Transcriptional regulation of the TCA cycle and CO2-induced hyphal growth

We identified Sfl2 and Efg1 as two major transcriptional regulators of CO2-induced hyphal growth and the TCA cycle in C. albicans (Figs 6, 7 and 8). Efg1 is a downstream transcription factor of the Ras1-cAMP pathway and plays a global role in transcriptional regulation in a number of important developmental processes in C. albicans [2426, 54]. Deletion of EFG1 also has fundamental consequences on metabolism, likely due to perturbations of this global transcriptional profile. Moreover, Efg1 and Ace2 are also involved in the regulation of metabolism in C. albicans through Bcr1 and Brg1 [55]. It has been showed that Efg1 induces the expression of glycolytic genes and represses the expression of oxidative genes [56]. We have reported that Flo8 plays a critical role in CO2-induced hyphal growth and white-opaque switching in C. albicans [31]. In this study, we also found that deletion of FLO8 or BRG1, encoding a GATA-type transcription factor, resulted in severe defects in hyphal growth in response to CO2 (Fig 6). However, deletion of BRG1 had no obvious effects on the transcriptional expression of TCA cycle genes (Fig 7). Since elevated CO2 levels promote the expression of SFL2, which encodes a heat shock factor-type transcription factor [38, 39], we chose to explore the mechanisms of this regulation. Consistently, deletion of SFL2 led to severe hyphal growth defects and the failure to induce TCA cycle gene expression in high CO2 conditions (Figs 6 and 7). ChIP assays under these conditions demonstrated that Sfl2 bound to the promoters of CIT1 and SDH2 (Fig 10). RNA-Seq analysis further demonstrated that Sfl2 is essential for CO2-altered gene expression at the global transcriptome level. These results suggest that Sfl2 plays critical roles in CO2-induced responses in C. albicans.

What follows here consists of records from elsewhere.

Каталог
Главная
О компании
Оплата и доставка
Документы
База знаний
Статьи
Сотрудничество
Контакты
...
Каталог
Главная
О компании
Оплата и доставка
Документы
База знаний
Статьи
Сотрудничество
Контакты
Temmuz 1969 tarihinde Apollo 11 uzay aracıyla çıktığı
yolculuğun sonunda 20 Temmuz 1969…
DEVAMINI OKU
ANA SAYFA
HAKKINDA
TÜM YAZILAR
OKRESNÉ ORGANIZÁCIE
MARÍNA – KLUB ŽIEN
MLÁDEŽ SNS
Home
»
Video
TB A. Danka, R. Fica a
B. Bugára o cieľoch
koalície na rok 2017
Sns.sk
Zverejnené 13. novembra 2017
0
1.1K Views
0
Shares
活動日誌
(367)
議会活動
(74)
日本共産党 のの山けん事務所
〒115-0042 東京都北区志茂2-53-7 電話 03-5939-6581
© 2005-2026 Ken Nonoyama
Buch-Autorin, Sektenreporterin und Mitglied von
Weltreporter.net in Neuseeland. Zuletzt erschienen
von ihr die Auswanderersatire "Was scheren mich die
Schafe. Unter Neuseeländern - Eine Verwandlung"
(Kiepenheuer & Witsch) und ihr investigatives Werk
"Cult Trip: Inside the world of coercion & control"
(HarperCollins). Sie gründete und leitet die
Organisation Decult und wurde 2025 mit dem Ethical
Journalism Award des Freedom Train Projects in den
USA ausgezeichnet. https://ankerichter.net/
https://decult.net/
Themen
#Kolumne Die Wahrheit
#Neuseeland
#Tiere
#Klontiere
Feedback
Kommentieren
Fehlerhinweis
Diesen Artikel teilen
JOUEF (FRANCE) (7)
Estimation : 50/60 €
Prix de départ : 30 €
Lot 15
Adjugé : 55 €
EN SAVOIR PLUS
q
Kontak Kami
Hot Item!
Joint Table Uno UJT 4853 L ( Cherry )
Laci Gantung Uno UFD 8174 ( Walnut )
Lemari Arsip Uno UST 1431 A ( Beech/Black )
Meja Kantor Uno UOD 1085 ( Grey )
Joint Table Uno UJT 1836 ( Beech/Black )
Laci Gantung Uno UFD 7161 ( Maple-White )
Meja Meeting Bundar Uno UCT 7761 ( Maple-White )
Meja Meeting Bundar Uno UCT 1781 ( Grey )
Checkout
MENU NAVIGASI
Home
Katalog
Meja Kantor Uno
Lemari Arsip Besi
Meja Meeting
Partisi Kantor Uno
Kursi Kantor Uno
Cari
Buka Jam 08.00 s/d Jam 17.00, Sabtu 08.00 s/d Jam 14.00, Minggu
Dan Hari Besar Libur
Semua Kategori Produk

Transcriptional analysis demonstrated that the Ras1-cAMP pathway and Efg1 play important roles in the control of SFL2 expression in response to high CO2 levels (Fig 8). Our results indicate that the Tpk1 catalytic subunit, but not the Tpk2 subunit, plays a major role in this regulation. Znaidi et al. (2013) have shown that Sfl2 directly controls the expression of a series of positive hyphal growth regulators, such as UME6 and TEC1, as well as negative hyphal growth regulators, such as NRG1 and RFG1, in C. albicans [40]. Sfl2 also physically interacts with Efg1 [40], a major transcriptional regulator of morphogenesis. The expression of SFL2 was significantly increased in the efg1/efg1 mutant in air (Fig 8C), suggesting that Efg1 regulates SFL2 at the transcriptional level. We found that Sfl2 is highly enriched at the promoters of SFL1, EFG1 and NRG1 and several TCA-related genes (Fig 10). Consistent with these results, previous studies found that deletion of SFL2 blocked CO2–induced hyphal growth [38] and overexpression of SFL2 promoted hyphal growth in a Flo8- and Efg1-dependent manner [39]. Interestingly, the SFL2 orthologue in C. dubliniensis, a species closely related to C. albicans, is highly divergent from CaSFL2 [38]. This divergence may account for the lack of observed CO2 responses in C. dubliniensis. In summary, the transcription factor Sfl2 plays a central role in the transcriptional control of global gene expression and hyphal growth in response to elevated CO2 levels. In addition, the TCA cycle, integrated with the Ras1-cAMP signaling pathway and specific transcription factors, is also important for CO2 sensing in C. albicans. Together, CO2 and ATP may function as molecular links between the TCA cycle and Ras1-cAMP signaling pathways.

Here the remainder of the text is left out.